__Goal of the exercise__: Read the records below and report each line in which "للعطاء" occurs.

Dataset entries
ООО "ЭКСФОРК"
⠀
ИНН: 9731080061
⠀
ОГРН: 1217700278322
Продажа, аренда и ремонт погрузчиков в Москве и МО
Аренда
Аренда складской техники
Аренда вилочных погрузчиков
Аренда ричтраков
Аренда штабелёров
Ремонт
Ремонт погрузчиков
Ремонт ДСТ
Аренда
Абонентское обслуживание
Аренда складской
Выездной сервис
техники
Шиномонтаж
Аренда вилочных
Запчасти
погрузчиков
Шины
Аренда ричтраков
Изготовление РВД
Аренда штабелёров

--

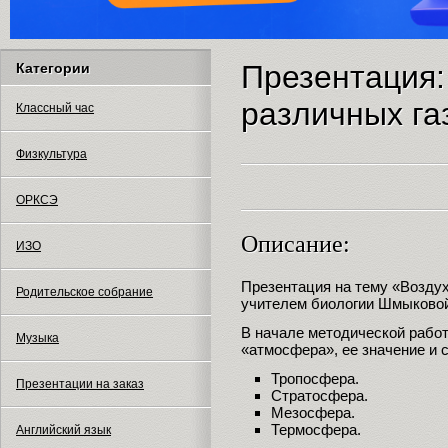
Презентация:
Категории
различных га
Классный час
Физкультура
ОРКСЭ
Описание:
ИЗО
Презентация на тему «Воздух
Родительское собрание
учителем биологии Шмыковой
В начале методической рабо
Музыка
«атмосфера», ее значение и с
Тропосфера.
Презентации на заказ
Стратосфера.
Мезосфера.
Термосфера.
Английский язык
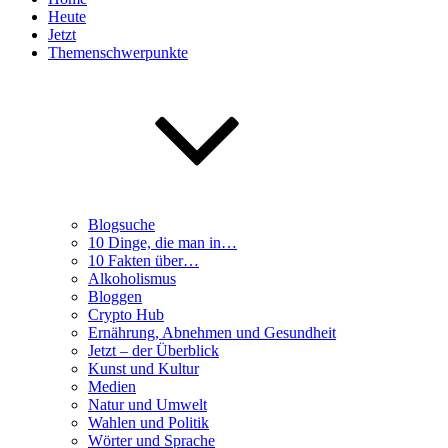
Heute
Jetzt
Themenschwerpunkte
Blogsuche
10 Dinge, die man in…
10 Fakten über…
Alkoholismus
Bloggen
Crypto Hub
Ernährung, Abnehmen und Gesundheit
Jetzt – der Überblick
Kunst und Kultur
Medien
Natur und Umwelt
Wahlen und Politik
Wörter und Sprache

* * *

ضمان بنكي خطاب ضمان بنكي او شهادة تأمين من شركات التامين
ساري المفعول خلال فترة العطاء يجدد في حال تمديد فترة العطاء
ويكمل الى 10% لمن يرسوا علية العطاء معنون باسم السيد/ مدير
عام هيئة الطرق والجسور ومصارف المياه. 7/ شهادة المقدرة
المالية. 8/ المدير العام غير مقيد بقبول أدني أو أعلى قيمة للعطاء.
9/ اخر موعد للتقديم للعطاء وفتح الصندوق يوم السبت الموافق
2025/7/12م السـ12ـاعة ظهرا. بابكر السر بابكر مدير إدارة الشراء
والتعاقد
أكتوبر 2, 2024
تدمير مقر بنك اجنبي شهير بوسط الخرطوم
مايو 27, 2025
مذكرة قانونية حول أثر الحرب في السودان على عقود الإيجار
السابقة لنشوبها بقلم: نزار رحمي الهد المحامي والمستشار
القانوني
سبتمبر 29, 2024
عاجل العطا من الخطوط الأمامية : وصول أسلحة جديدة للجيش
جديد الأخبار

__Written answer__:
المالية. 8/ المدير العام غير مقيد بقبول أدني أو أعلى قيمة للعطاء.
9/ اخر موعد للتقديم للعطاء وفتح الصندوق يوم السبت الموافق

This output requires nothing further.